New research indicates that salad bars in school lunch serving lines are most effective in promoting fresh produce consumption.
 
The research published the Journal of the Academy of Nutrition and Dietetics, is titled "Location of School Lunch Salad Bars and Fruit and Vegetable Consumption in Middle Schools: A Cross-Sectional Plate Waste Study" and was written by researchers at Arizona State University.
 
The study, measuring the amount of fruits and vegetables taken, consumed and wasted, compared placement of salad bars inside and outside the servings line for more than 500 middle school students in six schools.
 
The study found that almost all students (98.6%) in the schools with salad bars inside serving lines self-served fruits and vegetables, compared with only 22.6% of students who self-served fruits and vegetables in the schools with salad bars outside lines.
 
Researchers also found that students at schools with salad bars inside serving lines had greater likelihood of consuming any fruit or vegetable compared with students in schools with salad bars outside the line, according to the research abstract.

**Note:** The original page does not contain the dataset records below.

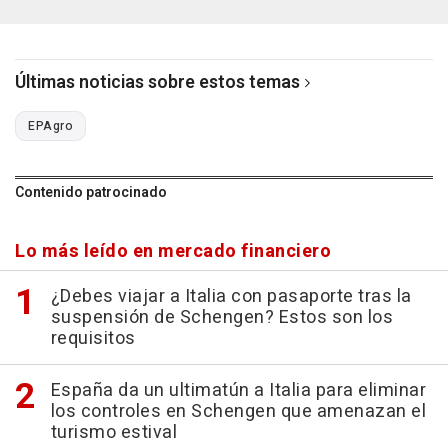
Últimas noticias sobre estos temas
EPAgro
Contenido patrocinado
Lo más leído en mercado financiero
¿Debes viajar a Italia con pasaporte tras la
suspensión de Schengen? Estos son los
requisitos
España da un ultimatún a Italia para eliminar
los controles en Schengen que amenazan el
turismo estival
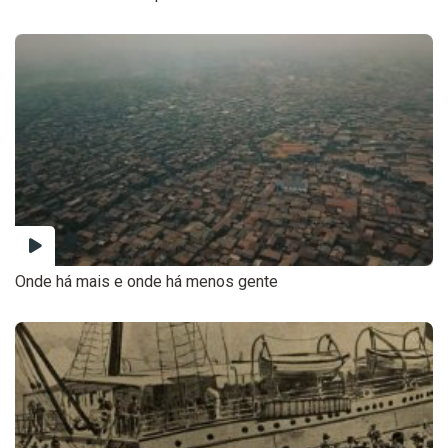
Onde há mais e onde há menos gente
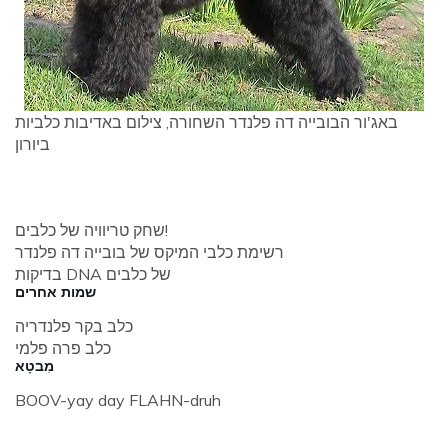
באג'ור הבובייה דה פלנדר השחורה, צילום באדיבות כלביות
ביורון
שחק טריוויה של כלבים!
רשימת כלבי המיקס של בובייה דה פלנדר
בדיקות DNA של כלבים
שמות אחרים
כלב בקר פלנדריה
כלב פרה פלמי
מִבטָא
BOOV-yay day FLAHN-druh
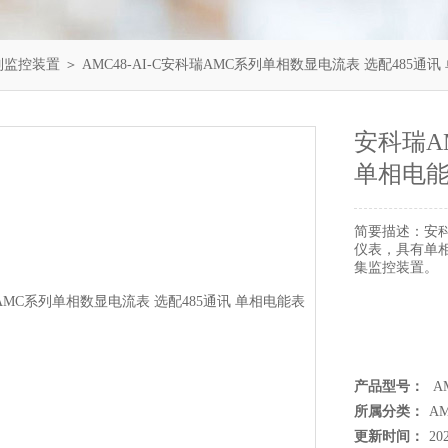
列监控装置
＞ AMC48-AI-C安科瑞AMC系列单相数显电流表 选配485通讯 单相
安科瑞A
单相电
简要描述：
安
仪表，具有单
集监控装置。
产品型号：
AM
所属分类：
A
更新时间：
20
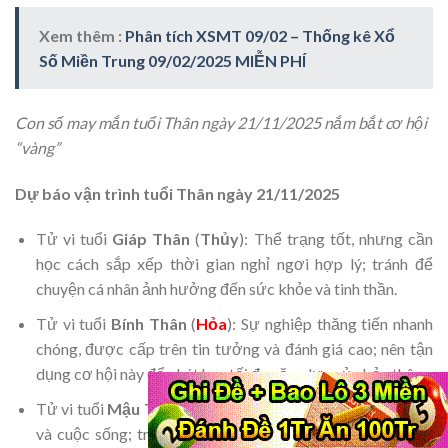
Xem thêm :
Phân tích XSMT 09/02 – Thống kê Xổ
Số Miền Trung 09/02/2025 MIỄN PHÍ
Con số may mắn tuổi Thân ngày 21/11/2025 nắm bắt cơ hội
“vàng”
Dự báo vận trình tuổi Thân ngày 21/11/2025
Tử vi tuổi
Giáp Thân
(
Thủy
): Thể trạng tốt, nhưng cần
học cách sắp xếp thời gian nghỉ ngơi hợp lý; tránh để
chuyện cá nhân ảnh hưởng đến sức khỏe và tinh thần.
Tử vi tuổi
Bính Thân
(
Hỏa
): Sự nghiệp thăng tiến nhanh
chóng, được cấp trên tin tưởng và đánh giá cao; nên tận
dụng cơ hội này để phát huy tối đa năng lực của bản thân.
Tử vi tuổi
Mậu Thân
(
Thổ
): Cần cân bằng giữa công việc
và cuộc sống; tránh để áp lực sự nghiệp làm ảnh hưởng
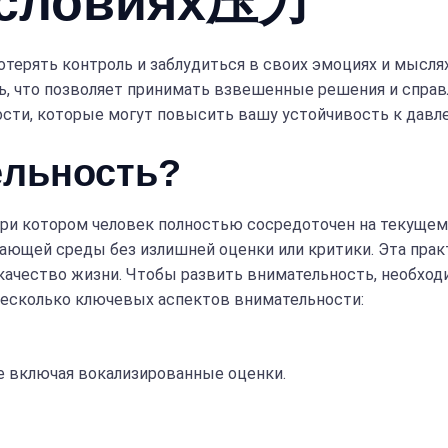
условиях压力
 потерять контроль и заблудиться в своих эмоциях и мысл
ь, что позволяет принимать взвешенные решения и справ
ти, которые могут повысить вашу устойчивость к давле
ельность?
при котором человек полностью сосредоточен на текущем
ающей среды без излишней оценки или критики. Эта прак
ачество жизни. Чтобы развить внимательность, необход
 несколько ключевых аспектов внимательности:
е включая вокализированные оценки.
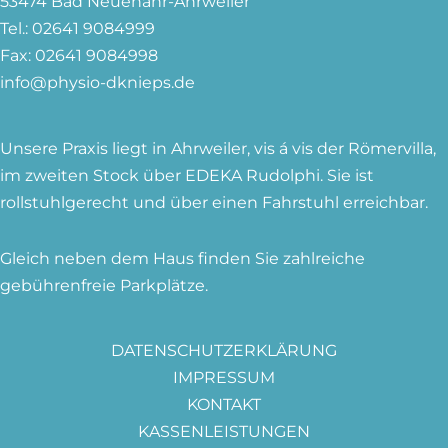
53474 Bad Neuenahr-Ahrweiler
Tel.: 02641 9084999
Fax: 02641 9084998
info@physio-dknieps.de
Unsere Praxis liegt in Ahrweiler, vis á vis der Römervilla,
im zweiten Stock über EDEKA Rudolphi. Sie ist
rollstuhlgerecht und über einen Fahrstuhl erreichbar.
Gleich neben dem Haus finden Sie zahlreiche
gebührenfreie Parkplätze.
DATENSCHUTZERKLÄRUNG
IMPRESSUM
KONTAKT
KASSENLEISTUNGEN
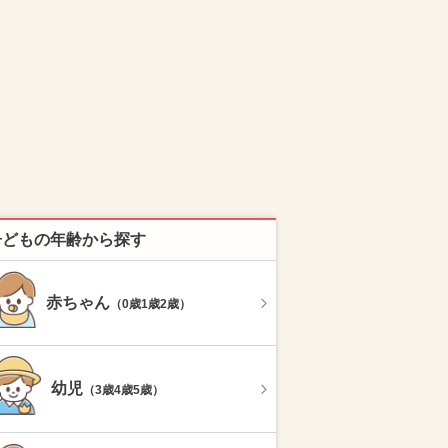
子どもの年齢から探す
赤ちゃん
（0歳1歳2歳）
幼児
（3歳4歳5歳）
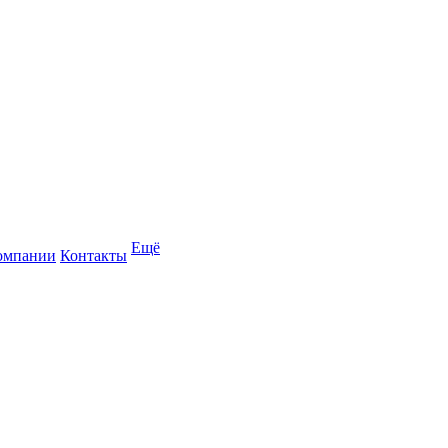
Ещё
омпании
Контакты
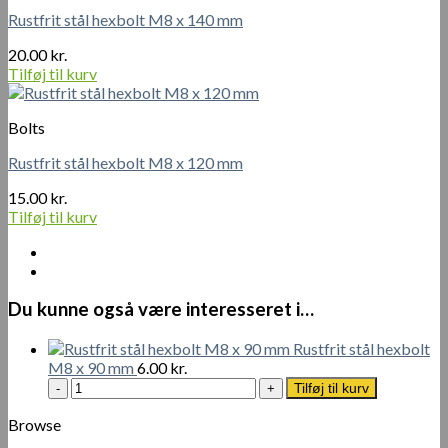
Rustfrit stål hexbolt M8 x 140 mm
20.00
kr.
Tilføj til kurv
Bolts
Rustfrit stål hexbolt M8 x 120 mm
15.00
kr.
Tilføj til kurv
Du kunne også være interesseret i…
Rustfrit stål hexbolt
M8 x 90 mm
6.00
kr.
Rustfrit
Tilføj til kurv
stål
hexbolt
Browse
M8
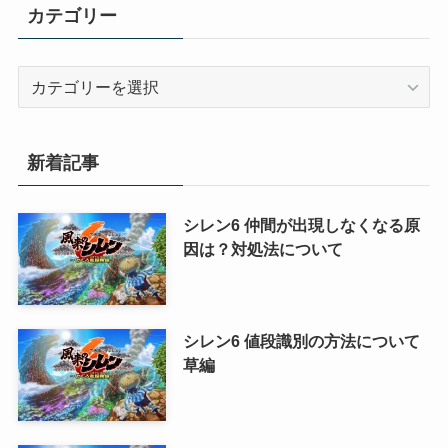
カテゴリー
カ
テ
ゴ
リ
新着記事
ー
シレン6 仲間が出現しなくなる原
因は？対処法について
シレン6 値段識別の方法について
草編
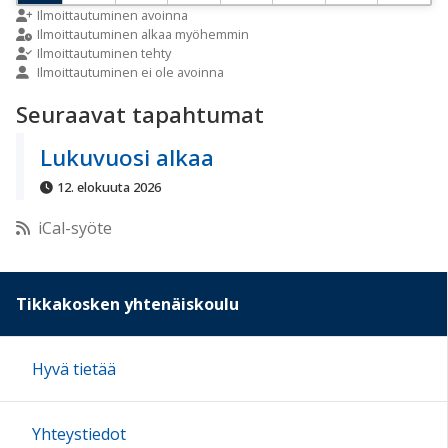
9:00
Ilmoittautuminen avoinna
Ilmoittautuminen alkaa myöhemmin
Ilmoittautuminen tehty
Ilmoittautuminen ei ole avoinna
10:00
Seuraavat tapahtumat
11:00
Lukuvuosi alkaa
12. elokuuta 2026
12:00
iCal-syöte
13:00
Tikkakosken yhtenäiskoulu
14:00
Hyvä tietää
15:00
Yhteystiedot
16:00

On the other hand, students with the salad bar outside the serving line wasted less fruits and vegetables (30%) compared with students who used salad bars inside the line (48%), according to the study.
 
The researchers urged school districts, when possible, to put salad bars inside school lunch serving lines to increase students" exposure to fruits and vegetables.
 
"Salad bars inside the lunch line resulted in significantly greater fresh fruits and vegetables taken, consumed, and wasted," the researchers said.
 
Placement of salad bars anywhere in the school lunch room can be effective, said Lorelei DiSogra, vice president for nutrition and health, for the Washington, D.C.-based United Fresh Produce Association.
 
"There are lots of schools, that because how the cafeteria is built, that the salad bar has to be beyond the point of sale," she said. "Those schools are doing a really good job too."
 
DiSogra said United Fresh has not observed the disparity in effectiveness in other schools around the country.
 
"We have seen schools where they put the salad bar beyond the point of purchase and they have been very successful," she said.
 
DiSogra said the Arizona State University research shouldn"t discourage schools that don"t have a choice in where to place their salad bars from acquiring them.
 
"I think what is really positive (from the study) is that salad bars increase kids fruit and vegetable consumption," he said.
 
United Fresh and other partners and participants in the Let"s Move Salad Bars to Schools have placed 4,200 salad bars in schools over the past five years or so, she said, with an expected 4,700 salad bars by the end of 2016.